What is needed:
The records below are to be restated word for word, with every picture left out.

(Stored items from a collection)
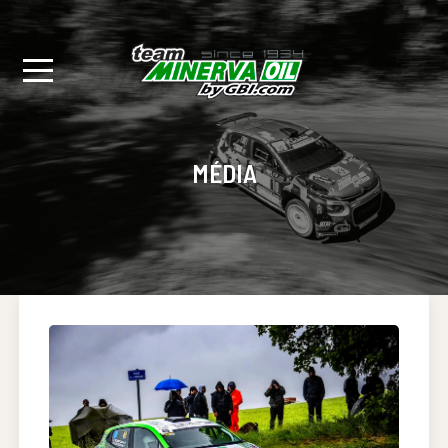
MÉDIA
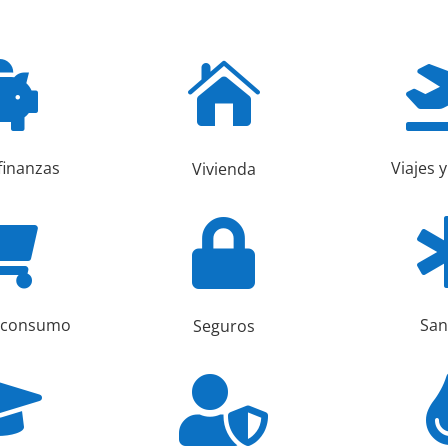


finanzas
Viajes 
Vivienda


uir el volumen.
e consumo
San
Seguros


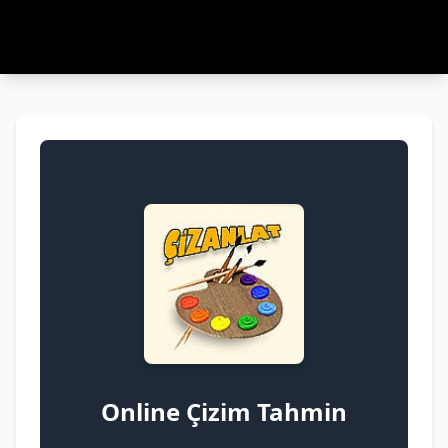
Online Çizim Tahmin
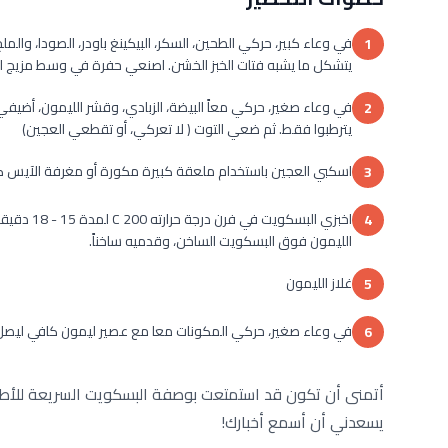
في وعاء كبير، حركي الطحين، السكر، البيكينغ باودر، الصودا، وال
1
يتشكل ما يشبه فتات الخبز الخشن. اصنعي حفرة في وسط مزيج الطح
في وعاء صغير، حركي معاً البيضة، الزبادي، وقشر الليمون، أضي
2
يترطبوا فقط. ثم ضعي التوت ( لا تعركي، أو تقطعي العجين)
اسكبي العجين باستخدام ملعقة كبيرة مكورة أو مغرفة الآيس ك
3
اخبزي البس
4
الليمون فوق البسكويت الساخن، وقدميه ساخناً.
غلاز الليمون
5
في وعاء صغير، حركي المكونات معا مع عصير ليمون كافي ليصل ا
6
أتمنى أن تكون قد استمتعت بوصفة البسكويت السريعة للأطفال.
يسعدني أن أسمع أخبارك!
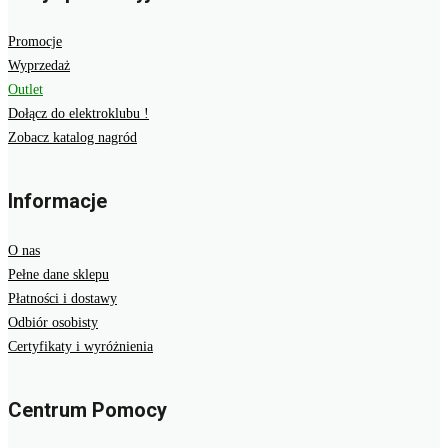
Promocje
Wyprzedaż
Outlet
Dołącz do elektroklubu !
Zobacz katalog nagród
Informacje
O nas
Pełne dane sklepu
Płatności i dostawy
Odbiór osobisty
Certyfikaty i wyróżnienia
Centrum Pomocy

Task solution:
MÉDIA


finanzas
Viajes 
Vivienda


uir el volumen.
e consumo
San
Seguros


Online Çizim Tahmin
في وعاء كبير، حركي الطحين، السكر، البيكينغ باودر، الصودا، وال
1
يتشكل ما يشبه فتات الخبز الخشن. اصنعي حفرة في وسط مزيج الطح
في وعاء صغير، حركي معاً البيضة، الزبادي، وقشر الليمون، أضي
2
يترطبوا فقط. ثم ضعي التوت ( لا تعركي، أو تقطعي العجين)
اسكبي العجين باستخدام ملعقة كبيرة مكورة أو مغرفة الآيس ك
3
اخبزي البس
4
الليمون فوق البسكويت الساخن، وقدميه ساخناً.
غلاز الليمون
5
في وعاء صغير، حركي المكونات معا مع عصير ليمون كافي ليصل ا
6
أتمنى أن تكون قد استمتعت بوصفة البسكويت السريعة للأطفال.
يسعدني أن أسمع أخبارك!
Promocje
Wyprzedaż
Outlet
Dołącz do elektroklubu !
Zobacz katalog nagród
Informacje
O nas
Pełne dane sklepu
Płatności i dostawy
Odbiór osobisty
Certyfikaty i wyróżnienia
Centrum Pomocy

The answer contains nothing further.